Whenever a line contains the string "messages", copy it out of the entries.

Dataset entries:

────

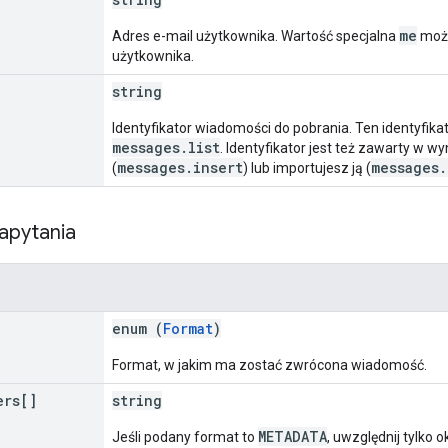
me
Adres e-mail użytkownika. Wartość specjalna
może
użytkownika.
string
Identyfikator wiadomości do pobrania. Ten identyfik
messages.list
. Identyfikator jest też zawarty w 
messages.insert
messages.
(
) lub importujesz ją (
apytania
enum (
Format
)
Format, w jakim ma zostać zwrócona wiadomość.
ers[]
string
METADATA
Jeśli podany format to
, uwzględnij tylko 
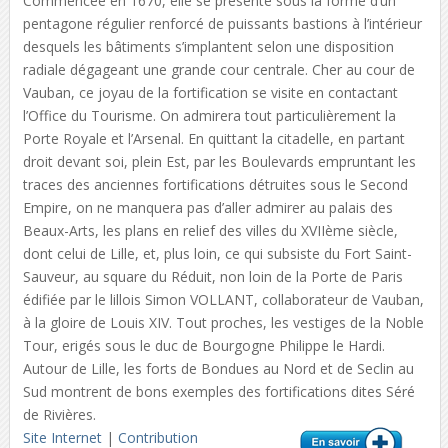
Commencée en 1670, elle se présente sous la forme d’un
pentagone régulier renforcé de puissants bastions à l’intérieur
desquels les bâtiments s’implantent selon une disposition
radiale dégageant une grande cour centrale. Cher au cour de
Vauban, ce joyau de la fortification se visite en contactant
l’Office du Tourisme. On admirera tout particulièrement la
Porte Royale et l’Arsenal. En quittant la citadelle, en partant
droit devant soi, plein Est, par les Boulevards empruntant les
traces des anciennes fortifications détruites sous le Second
Empire, on ne manquera pas d’aller admirer au palais des
Beaux-Arts, les plans en relief des villes du XVIIème siècle,
dont celui de Lille, et, plus loin, ce qui subsiste du Fort Saint-
Sauveur, au square du Réduit, non loin de la Porte de Paris
édifiée par le lillois Simon VOLLANT, collaborateur de Vauban,
à la gloire de Louis XIV. Tout proches, les vestiges de la Noble
Tour, erigés sous le duc de Bourgogne Philippe le Hardi.
Autour de Lille, les forts de Bondues au Nord et de Seclin au
Sud montrent de bons exemples des fortifications dites Séré
de Rivières.
Site Internet
|
Contribution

────

## SOLUTION FOR THIS TASK
messages.list
messages.insert
messages.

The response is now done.